Furio Jesi: máquina mitológica e cultura de direita, e outros lançamentos

 

Talvez, a melhor maneira de discutir a obra de Furio Jesi seja abordá-la longe dos limites disciplinares atuais e, no mesmo gesto, compreendê-lo como um pensador das travessias. Inicialmente, o jovem e prodigioso egiptólogo, nascido em Turim em 1941, dedicou suas pesquisas a temas que percorriam os campos da arqueologia e da papirologia. Mas, a inquietude desse italiano de origem judaica logo o levou a abandonar as fronteiras dos saberes aos quais se dedicava.

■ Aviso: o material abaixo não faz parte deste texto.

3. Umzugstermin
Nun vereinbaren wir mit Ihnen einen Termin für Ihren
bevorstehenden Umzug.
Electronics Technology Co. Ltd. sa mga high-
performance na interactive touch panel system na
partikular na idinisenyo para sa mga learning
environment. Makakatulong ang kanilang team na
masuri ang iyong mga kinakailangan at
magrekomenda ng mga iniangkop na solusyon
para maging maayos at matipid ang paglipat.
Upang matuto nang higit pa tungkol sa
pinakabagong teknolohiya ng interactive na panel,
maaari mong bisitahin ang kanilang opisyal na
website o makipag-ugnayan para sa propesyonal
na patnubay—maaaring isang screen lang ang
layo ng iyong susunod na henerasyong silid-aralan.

Entre o fim da década de 1950 e início de 1960, uma virada impactou seus estudos, que passaram a abranger um repertório vasto e de profundidade insuspeita: da literatura à política, passando pela ciência do mito. Uma das chaves dessa guinada está relacionada à radicalização e à torção irônica que irá realizar sobre a distinção que seu antigo mestre, o mitólogo alemão Karl Kerényi, estabeleceu entre mito genuíno e tecnicizado – este último correspondendo a manipulações políticas de materiais mitológicos.

Kerényi acreditava que a substância mítica poderia ser acessada por sábios – como ele próprio, bem entendido – e poetas. O rompimento entre o humanista burguês e o jovem pensador de esquerda é, inextricavelmente, de ordem teórica e política. Para Furio Jesi, não se tratava de recuperar a verdade intemporal dos mundos arcaicos, mas de sondar a “fome dos mitos” saciada por aquilo que ele passou a chamar, por volta de 1972, de máquina mitológica. Suspendendo a diferença entre mito autêntico e inautêntico, seu modelo de pesquisa se dedicou antes a esquadrinhar a fabricação de mitologemas que giram em torno de um vazio – um quid – jamais preenchido.

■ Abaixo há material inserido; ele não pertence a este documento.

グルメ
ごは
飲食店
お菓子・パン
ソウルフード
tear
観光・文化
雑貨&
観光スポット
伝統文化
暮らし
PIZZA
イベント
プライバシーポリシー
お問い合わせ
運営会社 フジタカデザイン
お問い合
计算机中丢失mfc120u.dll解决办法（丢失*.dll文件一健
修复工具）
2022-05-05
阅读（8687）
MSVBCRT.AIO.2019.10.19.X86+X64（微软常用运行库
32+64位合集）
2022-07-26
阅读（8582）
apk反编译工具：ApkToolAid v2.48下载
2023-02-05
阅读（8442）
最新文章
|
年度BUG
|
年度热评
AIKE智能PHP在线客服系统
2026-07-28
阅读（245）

Cultura de direita foi recém-publicado no Brasil pela editora Âyiné com tradução de Davi Pessoa. O cuidadoso trabalho do professor de língua e literatura italiana da Universidade Estadual do Rio de Janeiro (UERJ) está intimamente ligado às suas pesquisas sobre a obra de Furio Jesi. Há anos desenvolve trabalhos em torno de uma constelação de importantes pensadores, traduzindo autores como Giorgio Agamben, Franco Rella, Suzanna Mati, Mário Perniola e Luigi Pirandello.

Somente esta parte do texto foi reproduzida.